Albert Sabo, the prosecutor Joseph McGill used 10 or perhaps 11 of
his 15 peremptory strikes against Black jurors. But as with virtually
all court decisions over the past decades in Mumia's case, the "Mumia
Exception," the contorted interpretation of the "law" to reach a
predetermined result, was once again applied, with the high court
refusing to review the twisted logic of its subordinate bodies
thereby allowing Mumia's frame-up murder conviction to stand.
But what has caught the attention of both legal observers and human
rights activists even more is the fact that the same court, while
refusing to hear Mumia's appeal, chose to delay a ruling on a cross
appeal filed by the State of Pennsylvania that seeks Mumia's
execution. Pennsylvania prosecutors, twice rejected in their efforts
to impose the death penalty on Mumia (in 2001 and 2008), may have
found new support in the U.S. Supreme Court.
It appears that the court's delay in ruling on the validity of
Mumia's original execution sentence was due to its decision to grant
oral arguments in the Ohio case of Smith v. Spisak, a case that might
re-write or reinterpret the nation's laws to make it easier to obtain
jury verdicts calling for execution. The Court heard Ohio
prosecutor's arguments for Spisak's execution on October 13, 2009. A
ruling is expected in the year ahead.
Frank Spisak, a neo-Nazis who wore a Hitler mustache to his trial,
denounced Jews, and Blacks and confessed in court to three hate crime
murders in Ohio, saw his jury-imposed death sentence reversed in the
federal courts when his attorney's successfully invoked a 1988
Supreme Court decision in the famous Mills v. Maryland case. Mills
requires that in order to find mitigating circumstances sufficient to
impose a sentence of life imprisonment without parole, as opposed to
the death penalty, the jury's majority decision (as opposed to
unanimous decision) on each mitigating circumstance is sufficient. In
both Spisak and Mumia's case the presiding trial court judge violated
Mills and in essence instructed the juries that unanimity, not a
majority vote on each mitigating circumstance was required. In both
cases the prosecution's appeal was rejected and Mills was upheld,
thus staying the imposed death sentences and ordering a new trial or
sentencing hearing with the proper jury instructions.
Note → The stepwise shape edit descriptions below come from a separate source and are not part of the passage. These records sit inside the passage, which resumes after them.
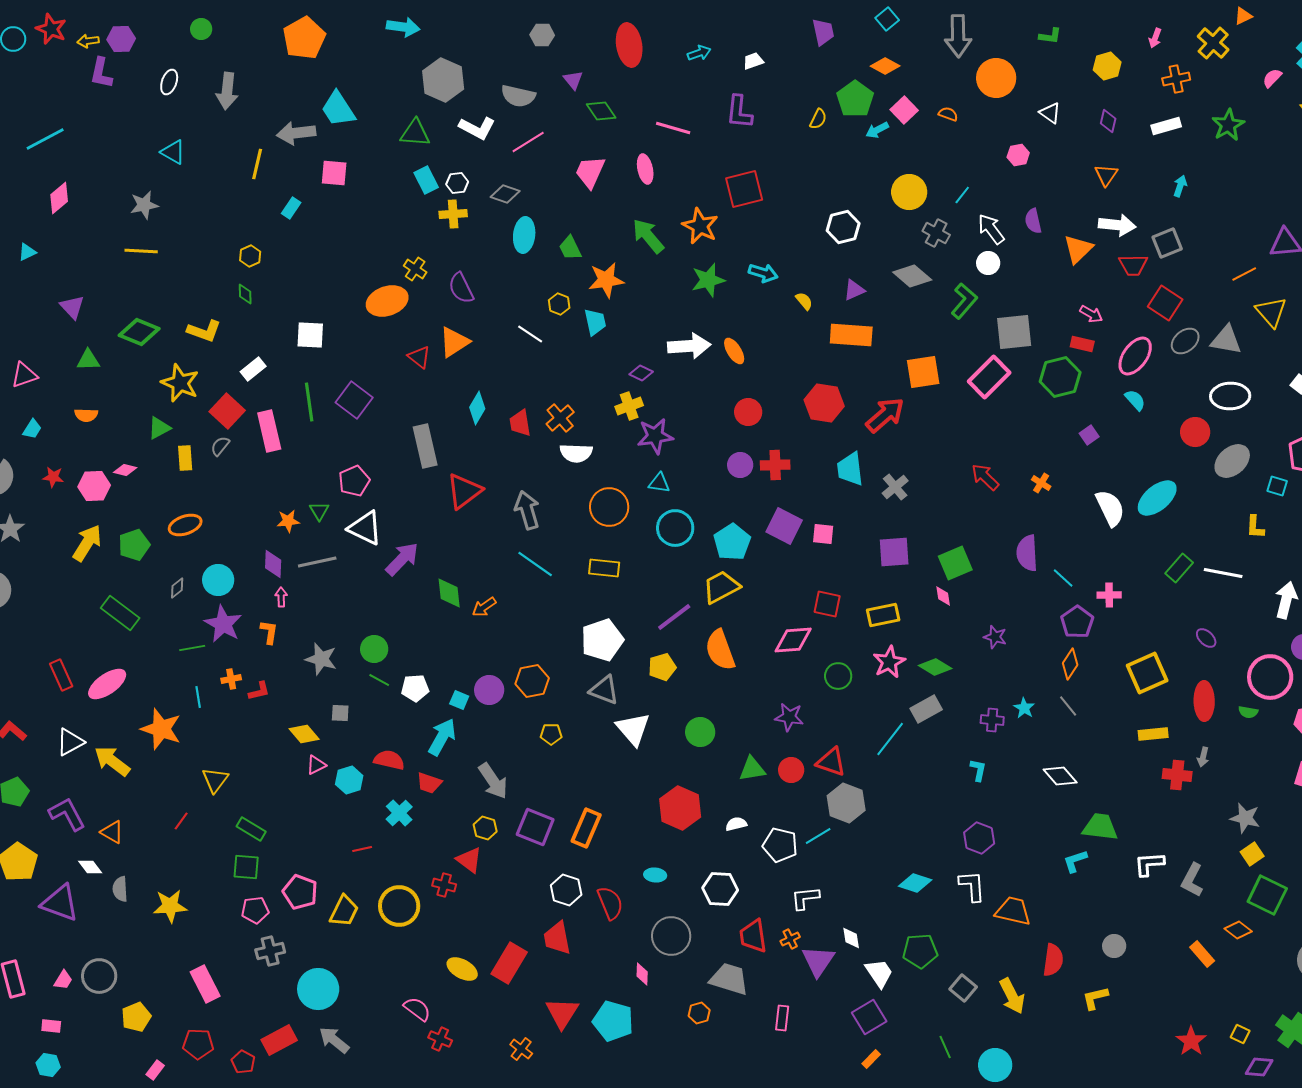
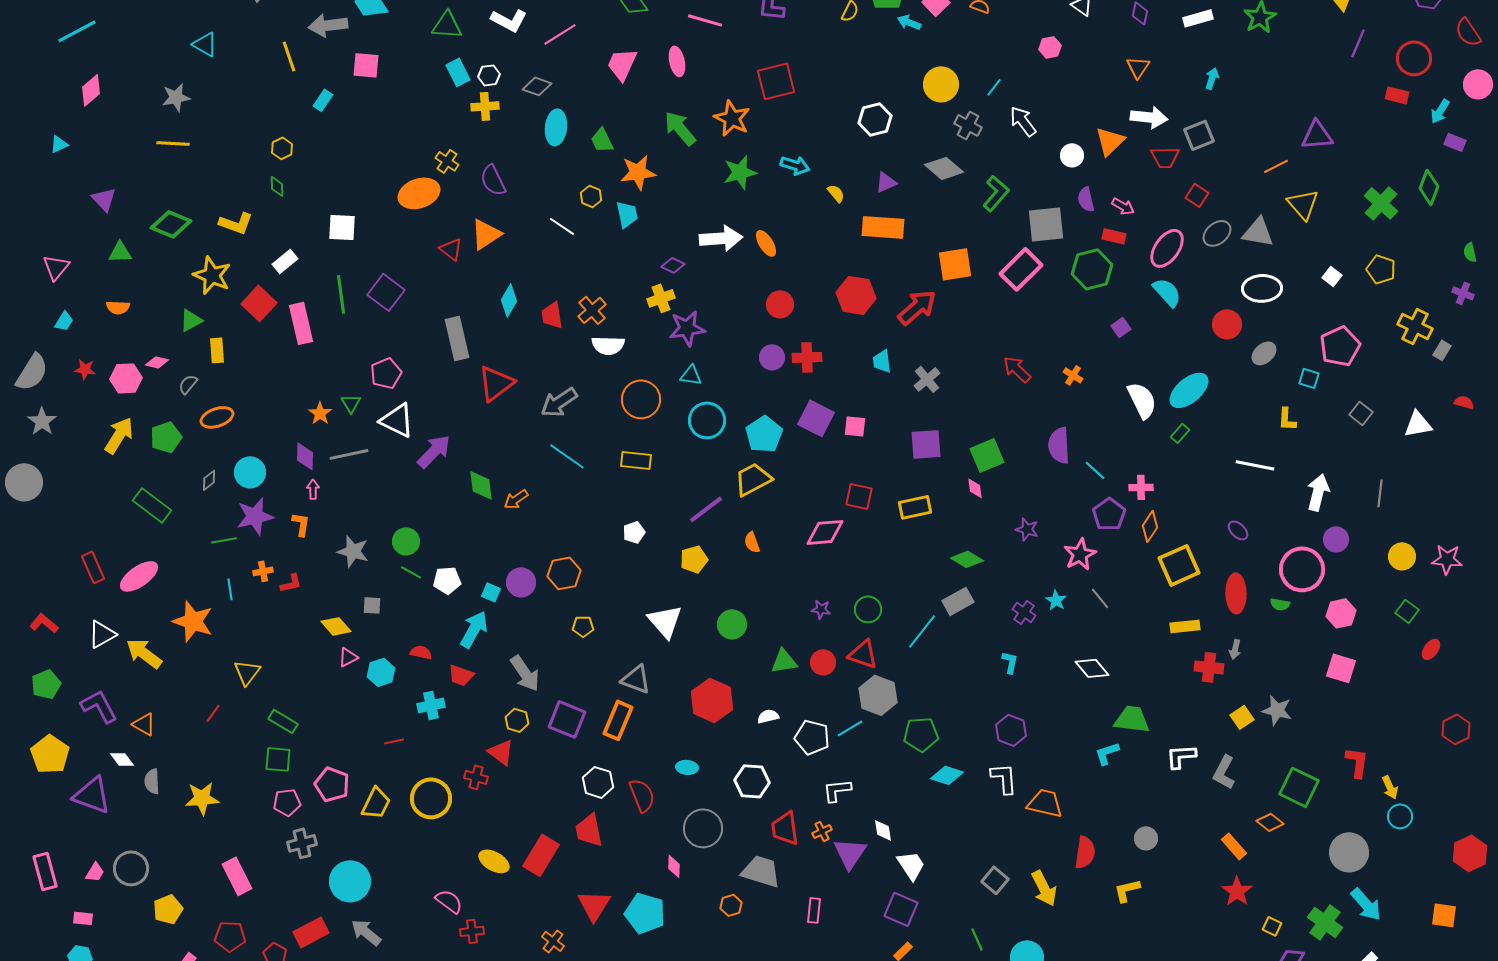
cyan arrow: (877, 130) -> (909, 22), turned 50
yellow line: (257, 164) -> (289, 56), turned -32
purple semicircle: (1033, 221) -> (1086, 199), moved
white circle: (988, 263) -> (1072, 155), moved
red square: (1165, 303) -> (1197, 195), size x0.7
pink triangle: (24, 375) -> (56, 267), turned -32
cyan semicircle: (1135, 400) -> (1167, 292), size x1.4
gray semicircle: (220, 446) -> (188, 384), moved
gray ellipse: (1232, 461) -> (1264, 353), size x0.7
cyan trapezoid: (850, 469) -> (882, 361), size x0.7
gray arrow: (527, 510) -> (559, 402), turned -108
orange star: (288, 521) -> (320, 413), turned -30
green rectangle: (1179, 568) -> (1180, 433), moved, size x0.7
purple star: (223, 624) -> (255, 516), turned 30
white pentagon: (602, 640) -> (634, 532), size x0.5
orange semicircle: (720, 650) -> (752, 542), size x0.5
pink star: (889, 662) -> (1080, 554), moved
orange diamond: (1070, 664) -> (1150, 526), moved
green circle: (838, 676) -> (868, 609), moved
gray triangle: (604, 690) -> (636, 679), moved
purple star: (789, 717) -> (821, 609), size x0.7
purple cross: (992, 720) -> (1024, 612), turned 30
red semicircle: (389, 760) -> (421, 652), size x0.7
cyan cross: (399, 813) -> (431, 705), turned 32
yellow square: (1252, 854) -> (1242, 717), moved
green pentagon: (920, 951) -> (921, 734), moved
purple square: (869, 1017) -> (901, 909), turned -36
red cross: (440, 1039) -> (472, 931), turned -30
red star: (1191, 1041) -> (1237, 891), moved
In both cases
the prosecution, seeking to avoid a new trial in any form, appealed
to the U.S. Supreme Court demanding execution.
An April 7, 2009 article in the Legal Intelligencer, the oldest law
journal in the country, had this to say about the Supreme Court's
decision to delay a ruling on Pennsylvania's request to re-impose the
death penalty on Mumia.
"In both cases, [Spisak and Abu-Jamal] the federal courts' decisions
to overturn the death sentences hinged on Mills v. Maryland -- a 1988
U.S. Supreme Court decision that governs how juries should deliberate
during the penalty phase of a capital trial.
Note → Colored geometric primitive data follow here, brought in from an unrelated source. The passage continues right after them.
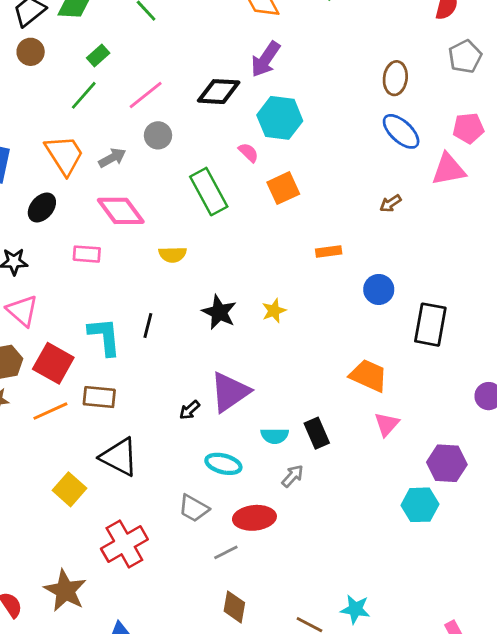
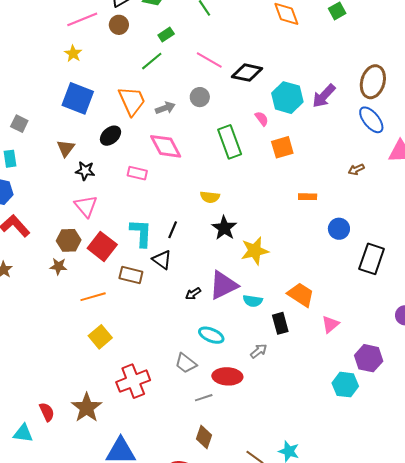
purple arrow: (266, 59) -> (324, 96), moved
brown ellipse: (395, 78) -> (373, 82), size x1.4
pink line: (146, 95) -> (209, 60), moved, turned 60
yellow semicircle: (173, 254) -> (210, 197), moved
yellow star: (274, 311) -> (255, 251), moved, size x1.6
orange trapezoid: (369, 375) -> (301, 295), moved
orange line: (50, 411) -> (93, 297), moved
cyan semicircle: (275, 436) -> (253, 301), moved
black triangle: (119, 457) -> (162, 260), moved, size x0.7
"The Mills ruling struck down a Maryland statute that said juries in
capital cases must be unanimous on any aggravating or mitigating
factor. [Emphasis added].
"The justices declared that unanimity was properly required for any
aggravating factor, but that mitigating factors -- those that weigh
against imposing a death sentence -- must be handled more liberally,
with each juror free to find on his or her own."
The effect of Mills was to make it harder for prosecutors to obtain
death sentences in capital cases. The Intelligencer concludes, "The
question now before the courts is whether Mills requires that death
sentences in other states be overturned if the juries in those states
are misled by faulty instructions or sufficiently vague verdict forms
to believe that mitigating factors require unanimity." [Emphasis added].
I emphasize the words "other states" because prior to this unexpected
turn of events the legal community appeared to agree that Mills
applied to all states. That is, if a jury was orally mis-instructed
and/or received faulty or unclear verdict forms that implied it
needed to be unanimous with regard to mitigating circumstances
sufficient to not impose the death penalty, the death penalty was set
aside and a new sentencing hearing was ordered.
This is what happened in Mumia's case when Federal District Court
Judge William H. Yohn in 2001 employed Mills to set aside the jury's
death penalty decision. Yohn gave the State of Pennsylvania 180 days
to decide whether or not to retry Mumia at a new sentencing hearing
where new evidence of innocence can be presented by Mumia, but where
the jury can only decide between execution and life in prison without
parole. At this hearing, the jury cannot make a decision regarding
guilt. Since then, Pennsylvania officials have effectively stayed
Yohn's order by appealing to the higher federal courts.
In deciding to hear Ohio prosecutors' arguments in the Spisak case
with regard to Mills the Supreme Court has implied that one of the
key issues they will consider centers on the interpretation of the
concept of federalism, that is, that the exercise of power in the
U.S. is shared in some measure between the federal government and the
states. The political pendulum has swung back and forth on this
issue. In past decades, the "states' rights" interpretation was
employed to justify racist state laws that denied Blacks access to
public institutions and facilities. With the rise of the Civil Rights
movement federal power was used to compel the elimination of the same
racist laws. Justice has been far from blind in racist America. It is
applied to the advantage of the working class and the oppressed only
to the extent that the relationship of forces, that is, the struggles
of the masses, demand it.
Since Mills was decided in the State of Maryland, the would-be Ohio
and Pennsylvania executioners argue that based on the laws of their
states, Mills cannot be automatically applied to the situation in
Ohio where a different set of jury instructions and therefore jury
deliberations were involved. Indeed, Ohio prosecutors argued before
the Supreme Court on October 13 that Ohio and Pennsylvania were the
exception and not the rule and that the norm in other states was to
essentially reject a strict interpretation of Mills in favor of
various state guidelines regarding jury instructions.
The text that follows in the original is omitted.